Land rights and the environment top the electoral agenda in Goa, India
GOA – India’s undisputed tourist hotspot, and the smallest state in the world’s largest democracy, votes on Monday to elect a new government in a bid to restore a pandemic-ravaged economy and save the environment threatened by an unbridled housing boom.
More than 1.1 million voters in the western state of Goa will decide who among 301 candidates can help save their environmentally fragile coastal land which is struggling to cope with unchecked tourism.
It is one of five Indian states to vote in phases in February and March in what is seen as a test for Prime Minister Narendra Modi’s Hindu nationalist Bhartiya Janata party ahead of general elections due in 2024. The results will be announced March 10.
“People can no longer afford an apartment, house or land in Goa as property prices have been soared by those who want a slice of this paradise,” said Atish Fernandes, who runs the popular Joseph Bar in the capital Panjim.
The state has less than 2 million people but welcomed more than 8 million tourists in 2019, before the pandemic shuttered restaurants and put thousands out of work. Hundreds of people died last year due to frequent interruptions in oxygen supply at Goa Medical College’s COVID-19 facilities.
The travel and tourism industry, the lifeline of Goa’s economy, is slowly recovering, but not all the jobs have returned.
Goa has also become a favored secondary destination for India’s affluent middle class, fueling frenetic construction activity. Fernandes said land rights are a major issue for every Goan since new wealth is mainly generated through the sale of ancestral lands, property development or brokerage to meet growing demand.
At a campaign rally in the heart of Goa on Thursday, Modi offered voters his vision of a “Golden Goa” with prosperity fueled by tourism and infrastructure. The opposition Congress and the Delhi-based Aam Aadmi Party promise sustainable development, jobs and corruption-free government, while the Congress in Trinamool, West Bengal, provides generous welfare packages for unemployed.

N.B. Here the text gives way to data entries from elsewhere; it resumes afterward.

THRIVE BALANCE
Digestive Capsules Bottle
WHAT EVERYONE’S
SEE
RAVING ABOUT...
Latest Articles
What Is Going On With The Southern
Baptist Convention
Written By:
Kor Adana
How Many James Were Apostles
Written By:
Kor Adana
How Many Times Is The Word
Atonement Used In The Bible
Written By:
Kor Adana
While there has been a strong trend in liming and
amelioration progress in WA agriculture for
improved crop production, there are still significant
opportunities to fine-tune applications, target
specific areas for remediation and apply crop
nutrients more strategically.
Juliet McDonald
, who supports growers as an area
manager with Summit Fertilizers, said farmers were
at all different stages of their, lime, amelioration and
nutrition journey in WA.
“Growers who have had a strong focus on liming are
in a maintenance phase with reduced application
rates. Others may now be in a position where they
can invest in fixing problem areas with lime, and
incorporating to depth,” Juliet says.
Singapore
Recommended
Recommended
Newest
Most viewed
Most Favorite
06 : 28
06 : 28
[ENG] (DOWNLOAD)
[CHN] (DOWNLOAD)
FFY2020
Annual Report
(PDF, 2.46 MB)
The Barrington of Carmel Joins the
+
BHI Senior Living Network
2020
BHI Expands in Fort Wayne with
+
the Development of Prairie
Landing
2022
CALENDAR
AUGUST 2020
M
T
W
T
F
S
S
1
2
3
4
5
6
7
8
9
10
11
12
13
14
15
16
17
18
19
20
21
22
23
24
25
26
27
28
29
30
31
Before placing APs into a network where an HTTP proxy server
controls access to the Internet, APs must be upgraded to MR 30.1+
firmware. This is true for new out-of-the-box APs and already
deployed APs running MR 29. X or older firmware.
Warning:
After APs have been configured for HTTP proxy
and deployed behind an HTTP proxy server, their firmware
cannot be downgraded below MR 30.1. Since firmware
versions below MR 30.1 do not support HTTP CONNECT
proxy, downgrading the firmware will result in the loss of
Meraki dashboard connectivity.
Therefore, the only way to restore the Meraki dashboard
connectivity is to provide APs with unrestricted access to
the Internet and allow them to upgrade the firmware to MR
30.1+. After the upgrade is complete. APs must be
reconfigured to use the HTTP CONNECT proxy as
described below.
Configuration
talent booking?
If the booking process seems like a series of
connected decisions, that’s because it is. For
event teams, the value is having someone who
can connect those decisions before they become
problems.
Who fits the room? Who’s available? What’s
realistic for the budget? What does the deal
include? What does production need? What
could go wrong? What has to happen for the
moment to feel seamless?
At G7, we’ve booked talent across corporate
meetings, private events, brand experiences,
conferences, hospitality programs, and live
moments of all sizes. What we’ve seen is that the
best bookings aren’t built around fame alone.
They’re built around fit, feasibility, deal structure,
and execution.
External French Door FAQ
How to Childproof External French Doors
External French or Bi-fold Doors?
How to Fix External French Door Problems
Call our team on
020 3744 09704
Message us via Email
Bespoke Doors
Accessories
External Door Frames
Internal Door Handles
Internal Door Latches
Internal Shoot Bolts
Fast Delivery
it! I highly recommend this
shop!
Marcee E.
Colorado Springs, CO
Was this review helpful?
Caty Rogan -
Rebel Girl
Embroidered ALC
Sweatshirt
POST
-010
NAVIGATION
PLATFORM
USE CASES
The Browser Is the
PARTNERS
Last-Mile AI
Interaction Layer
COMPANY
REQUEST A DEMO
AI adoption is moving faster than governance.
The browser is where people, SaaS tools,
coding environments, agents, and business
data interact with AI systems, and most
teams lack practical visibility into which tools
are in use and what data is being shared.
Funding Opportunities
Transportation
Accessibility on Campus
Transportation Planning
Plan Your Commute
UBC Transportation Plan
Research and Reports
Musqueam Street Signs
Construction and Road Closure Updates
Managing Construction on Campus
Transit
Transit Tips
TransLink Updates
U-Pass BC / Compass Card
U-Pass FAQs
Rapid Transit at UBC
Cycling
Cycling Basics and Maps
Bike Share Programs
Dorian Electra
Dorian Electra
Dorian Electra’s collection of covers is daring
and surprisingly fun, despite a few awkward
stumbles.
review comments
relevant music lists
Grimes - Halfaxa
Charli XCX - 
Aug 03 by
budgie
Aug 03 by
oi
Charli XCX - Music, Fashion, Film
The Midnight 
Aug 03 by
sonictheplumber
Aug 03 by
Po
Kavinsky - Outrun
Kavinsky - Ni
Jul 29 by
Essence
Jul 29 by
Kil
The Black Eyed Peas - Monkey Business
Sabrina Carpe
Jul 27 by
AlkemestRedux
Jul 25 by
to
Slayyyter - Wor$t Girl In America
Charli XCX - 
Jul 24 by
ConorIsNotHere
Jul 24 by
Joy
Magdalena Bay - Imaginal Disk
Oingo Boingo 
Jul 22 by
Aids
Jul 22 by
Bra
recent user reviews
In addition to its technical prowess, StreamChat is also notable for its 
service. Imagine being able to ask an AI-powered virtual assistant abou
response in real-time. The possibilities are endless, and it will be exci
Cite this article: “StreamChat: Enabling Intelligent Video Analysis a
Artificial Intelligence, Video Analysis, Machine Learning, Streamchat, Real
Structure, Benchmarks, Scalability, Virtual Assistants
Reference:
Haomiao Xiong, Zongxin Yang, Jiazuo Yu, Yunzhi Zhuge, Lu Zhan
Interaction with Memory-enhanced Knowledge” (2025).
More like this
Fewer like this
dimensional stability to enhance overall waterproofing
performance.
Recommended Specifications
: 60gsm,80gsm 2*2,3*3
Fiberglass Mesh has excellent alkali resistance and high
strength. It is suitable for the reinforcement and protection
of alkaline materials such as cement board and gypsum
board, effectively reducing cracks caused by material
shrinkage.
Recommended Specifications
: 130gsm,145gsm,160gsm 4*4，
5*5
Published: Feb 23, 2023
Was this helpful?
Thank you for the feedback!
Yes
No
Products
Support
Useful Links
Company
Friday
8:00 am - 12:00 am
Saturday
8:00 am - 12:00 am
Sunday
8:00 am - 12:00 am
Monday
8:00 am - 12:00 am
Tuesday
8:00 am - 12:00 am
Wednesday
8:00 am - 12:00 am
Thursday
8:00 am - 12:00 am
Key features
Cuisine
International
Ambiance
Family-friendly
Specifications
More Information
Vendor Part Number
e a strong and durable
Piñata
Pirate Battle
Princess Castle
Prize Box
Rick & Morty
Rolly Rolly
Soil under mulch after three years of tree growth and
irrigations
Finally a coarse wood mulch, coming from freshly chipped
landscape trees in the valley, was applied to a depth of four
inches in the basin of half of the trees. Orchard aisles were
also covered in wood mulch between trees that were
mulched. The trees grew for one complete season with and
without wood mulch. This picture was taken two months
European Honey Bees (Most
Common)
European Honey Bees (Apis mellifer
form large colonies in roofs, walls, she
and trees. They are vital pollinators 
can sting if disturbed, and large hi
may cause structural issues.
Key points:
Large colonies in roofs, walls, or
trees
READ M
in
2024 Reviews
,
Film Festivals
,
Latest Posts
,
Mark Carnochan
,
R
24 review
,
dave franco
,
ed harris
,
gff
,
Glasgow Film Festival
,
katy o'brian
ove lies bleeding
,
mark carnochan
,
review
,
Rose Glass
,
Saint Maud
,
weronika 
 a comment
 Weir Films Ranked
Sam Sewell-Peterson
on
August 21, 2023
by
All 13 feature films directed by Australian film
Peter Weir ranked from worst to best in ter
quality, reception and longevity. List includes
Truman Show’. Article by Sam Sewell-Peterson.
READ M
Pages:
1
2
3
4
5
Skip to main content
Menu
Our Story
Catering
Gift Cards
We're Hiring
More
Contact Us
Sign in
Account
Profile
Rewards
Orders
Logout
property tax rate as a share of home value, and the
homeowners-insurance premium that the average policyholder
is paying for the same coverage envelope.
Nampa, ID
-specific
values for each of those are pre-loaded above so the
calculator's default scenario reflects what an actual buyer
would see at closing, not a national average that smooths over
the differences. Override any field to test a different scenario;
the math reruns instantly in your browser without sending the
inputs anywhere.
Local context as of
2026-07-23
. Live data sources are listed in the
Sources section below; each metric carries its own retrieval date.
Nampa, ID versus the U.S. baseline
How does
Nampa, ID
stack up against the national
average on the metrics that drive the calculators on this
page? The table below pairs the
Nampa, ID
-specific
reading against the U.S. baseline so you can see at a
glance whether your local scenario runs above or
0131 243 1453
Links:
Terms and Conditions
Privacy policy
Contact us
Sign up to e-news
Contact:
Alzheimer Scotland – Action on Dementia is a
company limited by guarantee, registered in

The two leading regional parties have joined the fray to explore their national ambitions.
For Goa’s indigenous communities, such as farmers and fishermen, what is at stake is a distinct way of life that for centuries has been in tune with its verdant environment and coastal biodiversity.
The state has seen intense political turmoil in recent months, with popular candidates, including former chief ministers – the key elected officials – switching sides in their quest for appointments, often switching loyalties between parties with contradictory ideologies.
Goa has set a record, ‘unprecedented’ in the history of Indian democracy, with 24 assembly lawmakers from 40 member states switching parties in the past five years, according to a report by the Association of Democratic Reforms, a non-governmental group working for electoral reforms.
To prevent its candidates from partying after the election, the Congress party made them take a loyalty oath.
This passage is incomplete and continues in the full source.